Problem details:
Print every line of the listing below, starting with the line that holds "Image resolution: width=1024, height=1990." and going on through the line that holds "Learn More (512, 1379)", both included, and print nothing else.

Data:
------
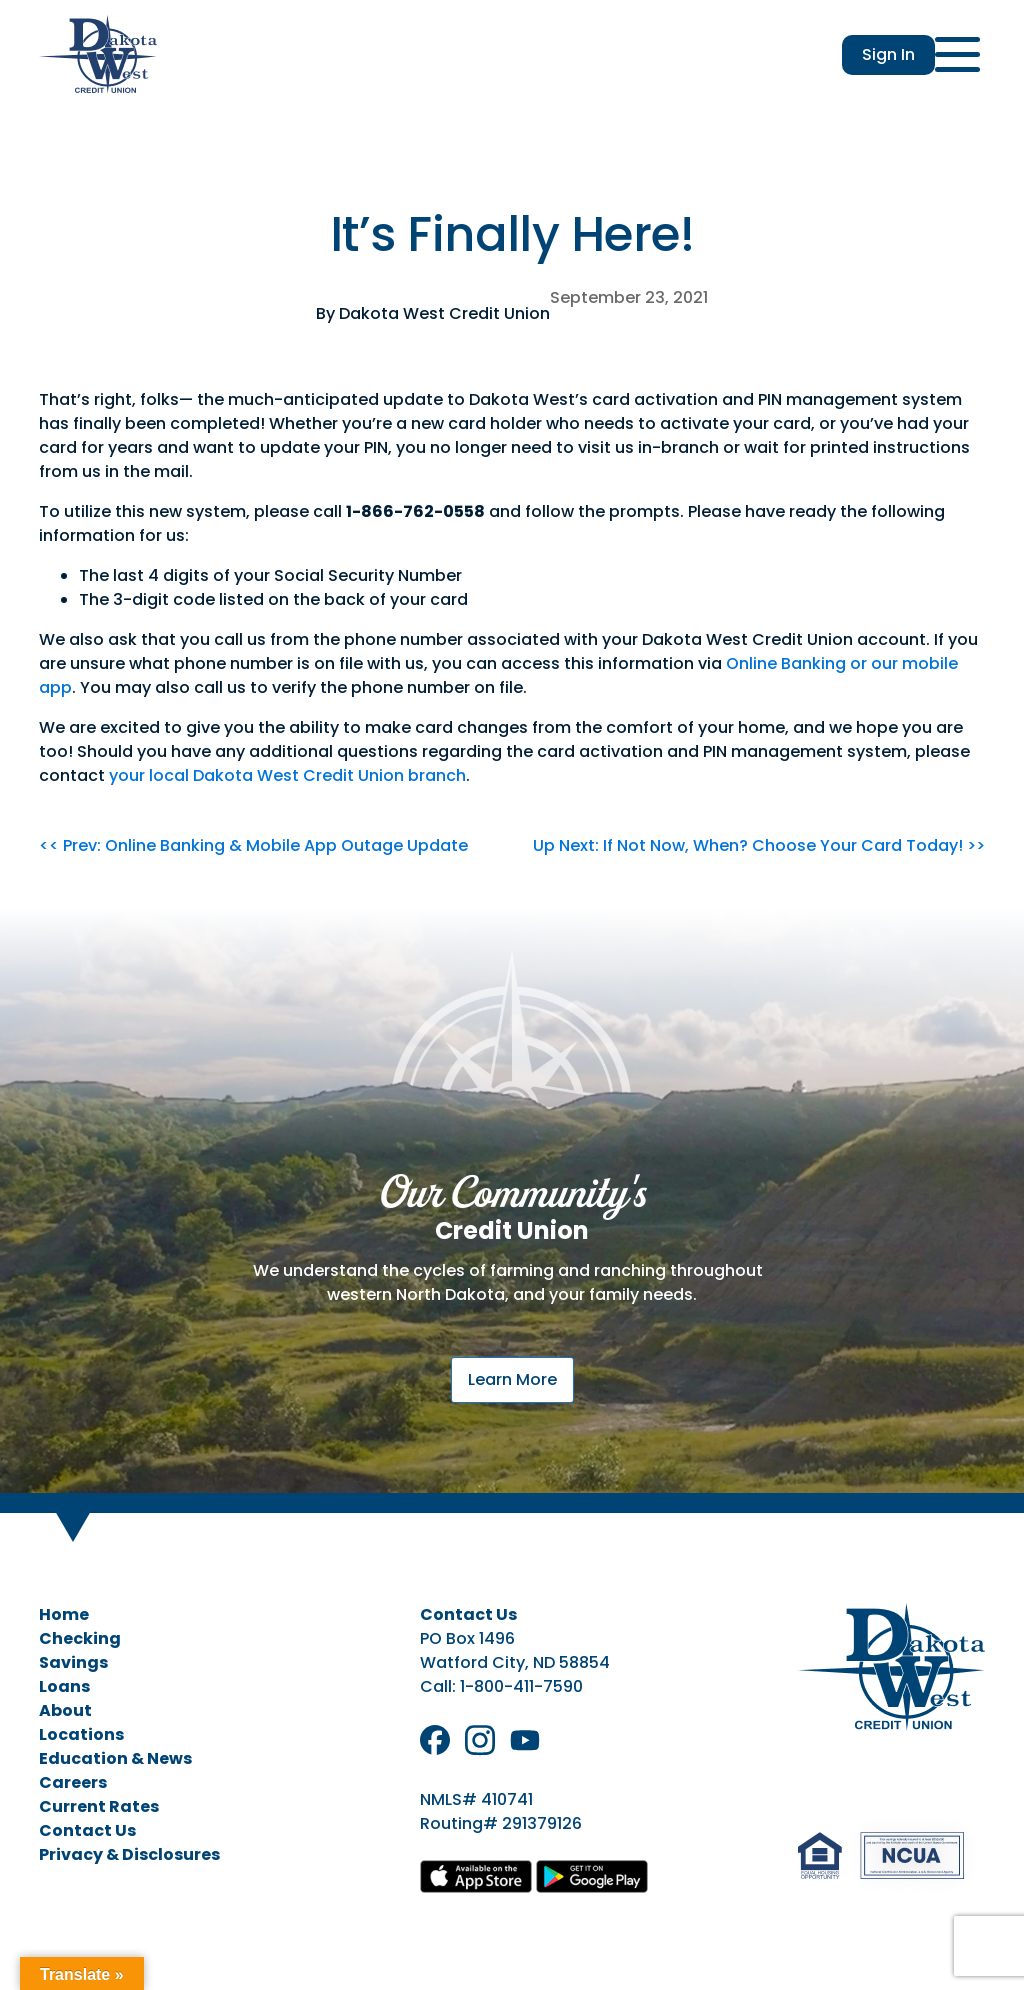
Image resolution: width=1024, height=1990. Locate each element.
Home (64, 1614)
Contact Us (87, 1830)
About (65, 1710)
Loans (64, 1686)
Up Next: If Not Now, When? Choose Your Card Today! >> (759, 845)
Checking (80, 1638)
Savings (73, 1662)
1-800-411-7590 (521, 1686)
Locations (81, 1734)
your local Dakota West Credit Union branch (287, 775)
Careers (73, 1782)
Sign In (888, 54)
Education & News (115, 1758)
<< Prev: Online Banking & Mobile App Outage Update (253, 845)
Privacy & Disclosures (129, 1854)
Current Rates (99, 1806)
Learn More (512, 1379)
------
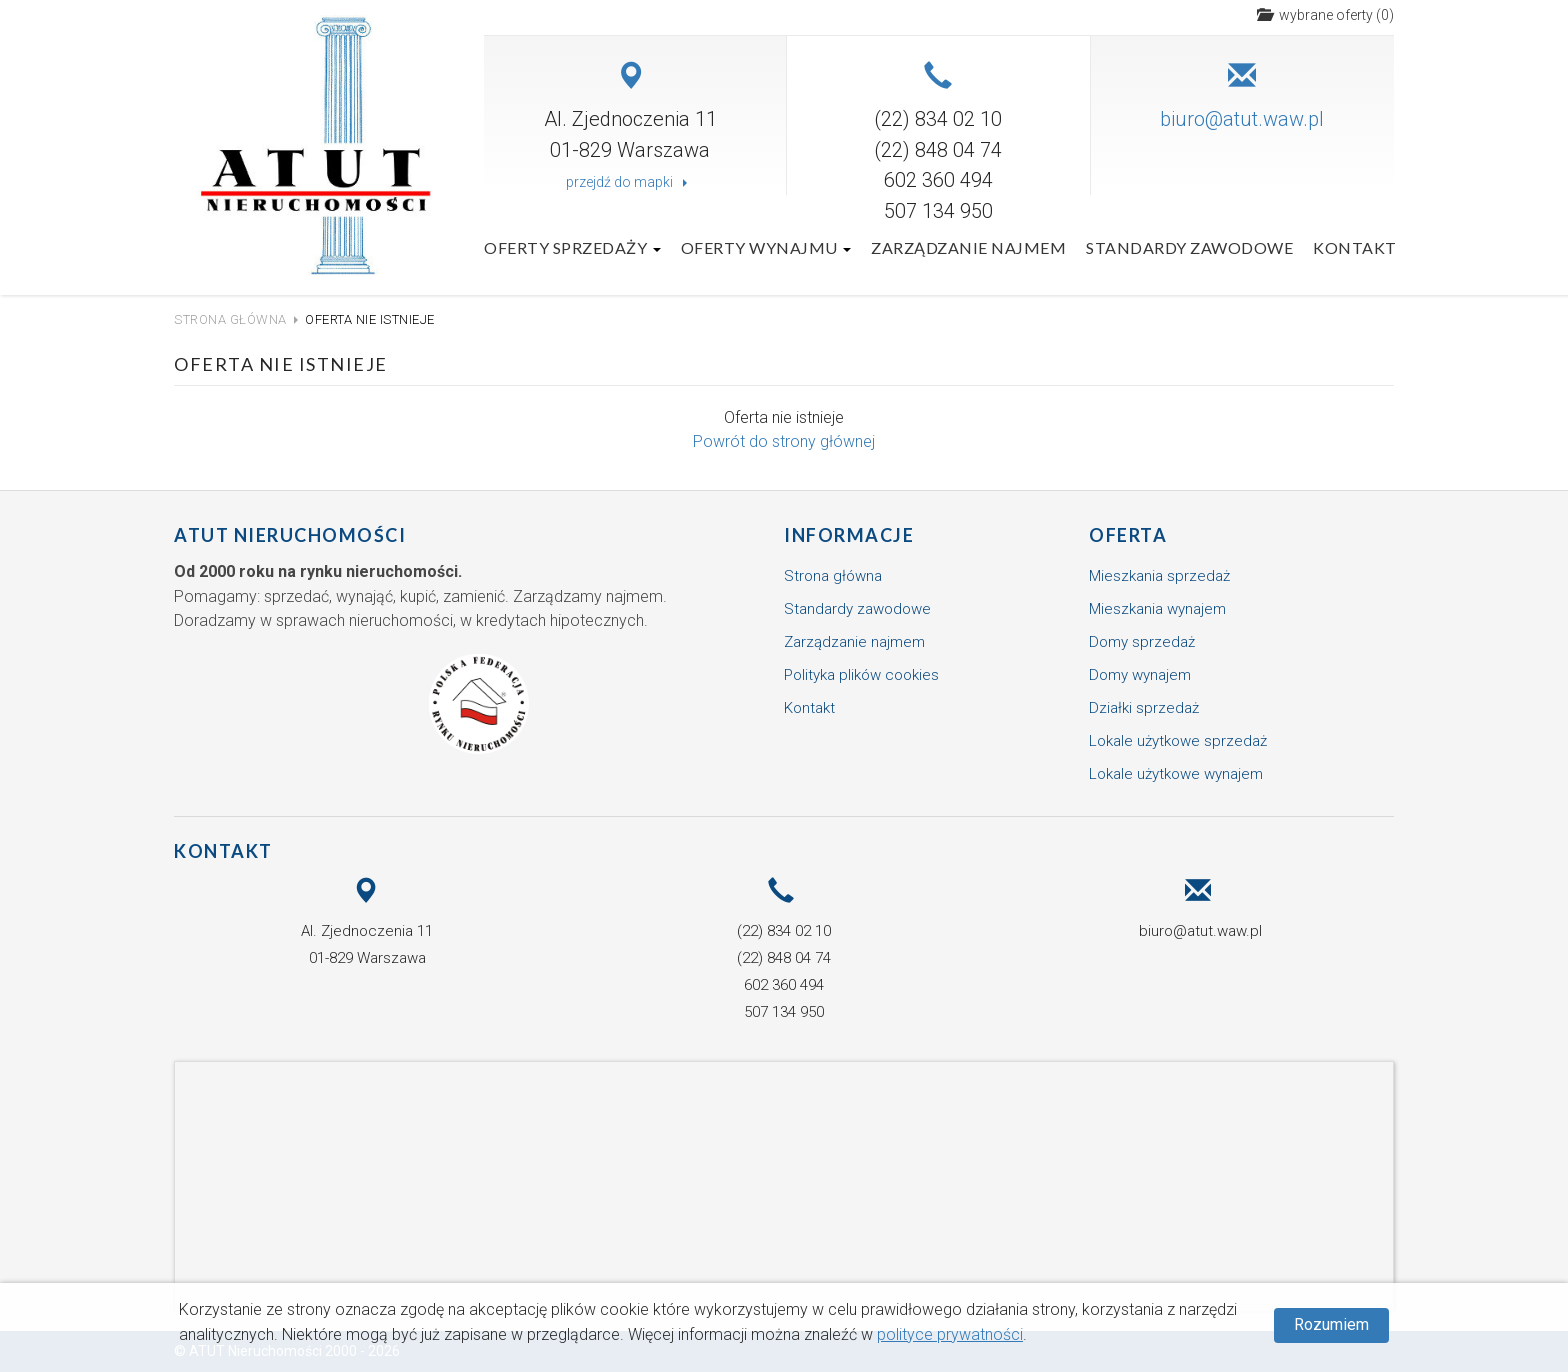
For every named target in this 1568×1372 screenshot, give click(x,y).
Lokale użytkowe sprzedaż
------
Worked solution:
Image resolution: width=1024, height=1990. Locate each element.
Home (64, 1614)
Contact Us (87, 1830)
About (65, 1710)
Loans (64, 1686)
Up Next: If Not Now, When? Choose Your Card Today! >> (759, 845)
Checking (80, 1638)
Savings (73, 1662)
1-800-411-7590 (521, 1686)
Locations (81, 1734)
your local Dakota West Credit Union branch (287, 775)
Careers (73, 1782)
Sign In (888, 54)
Education & News (115, 1758)
<< Prev: Online Banking & Mobile App Outage Update (253, 845)
Privacy & Disclosures (129, 1854)
Current Rates (99, 1806)
Learn More (512, 1379)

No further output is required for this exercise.